### EXERCISE MATERIALS
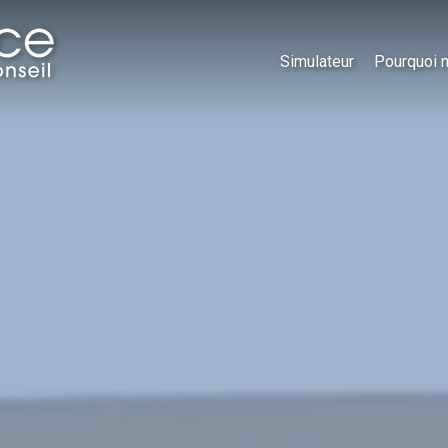
Simulateur
Pourquoi 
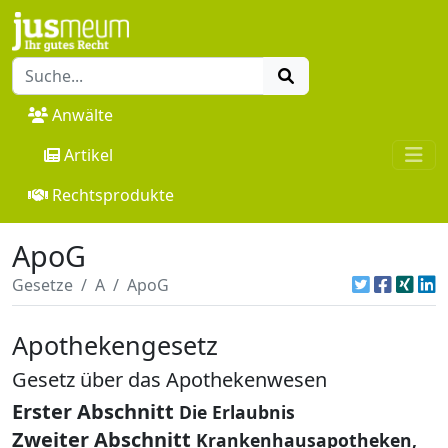
Anwälte
Artikel
Rechtsprodukte
ApoG
Gesetze
A
ApoG
Apothekengesetz
Gesetz über das Apothekenwesen
Erster Abschnitt
Die Erlaubnis
Zweiter Abschnitt
Krankenhausapotheken,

### WORK TO BE COMPLETED
With the line that contains "Gesetz über das Apothekenwesen" as the starting point, output each line exactly through the end of the listing above.

### RESPONSE TO THE TASK
Gesetz über das Apothekenwesen
Erster Abschnitt
Die Erlaubnis
Zweiter Abschnitt
Krankenhausapotheken,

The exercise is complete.